The Hydrated Amniotic Membrane has been used in some cases as an adjunct in the macular holes closure and as a substrate for cell growth and improvement of visual acuity. Hydrated Amniotic Membrane is supposed to promote epithelialization and have anti-fibrotic, anti-inflammatory properties.

In the present study, the patients who meet the inclusion criteria will be randomized and undergo pars plana vitrectomy surgery with peeling of the ILM and a fragment of the ILM itself or an amniotic membrane plug will be put in place.

The patients included in the study will undergo a complete eye examination, including corrected Visual Acuity measurement (BCVA), performing the Optical Coherence Tomography (OCT) and/or microperimetry, multifocal electroretinogram (mfERG) in the pre-operative. Patients will undergo surgery after complementary exams and adequate pre-anesthetic evaluation.
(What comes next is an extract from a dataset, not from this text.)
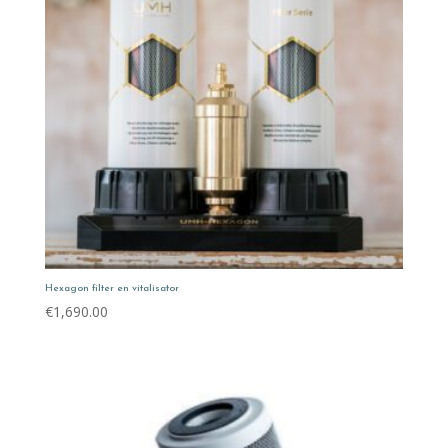
Hexagon filter en vitalisator
€
1,690.00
Patients will be evaluated on the 1st and 7th postoperative days and at 1, 3, and 6 months after surgery. The patient will undergo a complete eye examination and postoperative follow-up as described above, and during visits on the 1st and 7th day, and in the 1st, 3th and 6th month of the postoperative period, BCVA and OCT will be performed and/or the microperimetry, multifocal electroretinogram (mfERG) will be performed in the 1st, 3th and 6th postoperative month for evaluation and monitoring of anatomical and functional responses, respectively.

Eligibility

Inclusion Criteria:

1. idiopathic macular hole was defined as macular hole diameter (with no history of secondary macular hole) larger than 800μm in minimum linear diameter ;
2. Patients with an idiopathic macular hole submitted to pars plana vitrectomy with internal limiting membrane peeling treatment without closing it and macular hole diameter larger than 200μm.
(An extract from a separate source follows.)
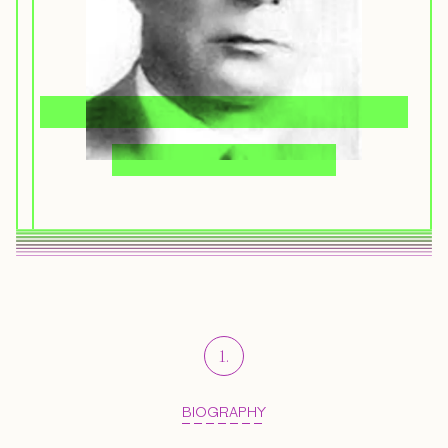
1
.
BIOGRAPHY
        Patients who meet any of 1/2 and signed informed consent can be included. Note: if both
        eyes of the subject meet the inclusion criteria, the investigator decides which eye should
        be included.
        Exclusion Criteria:
          1. idiopathic macular hole diameter less than 800μm in minimum linear diameter;
          2. Macular hole caused by trauma and laser;
          3. Macular holes secondary to another vitreoretinal diseases;
          4. Macular hole of pathological myopia (axial length ≥26.0mm and diopter ≥6.00D，posterior
             scleral staphyloma，the atrophic choroid and retina with scleral exposure);
          5. Known to be allergic to amniotic membrane.
             Patients with any of the following eye diseases:
          6. Patients with other ocular disease (diabetic retinopathy, glaucoma, uveitis, ocular
             tumors, etc);
          7. Macular hole of other causes (secondary)；
          8. History of vitreoretinal surgery for a condition other than the idiopathic macular
             hole (retinal detachment, vitreous hemorrhage);
             Patients with any of the following eye conditions:
          9. Using systemic drugs that are toxic for the optic nerve or retina (chloroquine,
             hydroxychloroquine, tamoxifen, ethambutol, etc)；
         10. Patients with ocular surgery.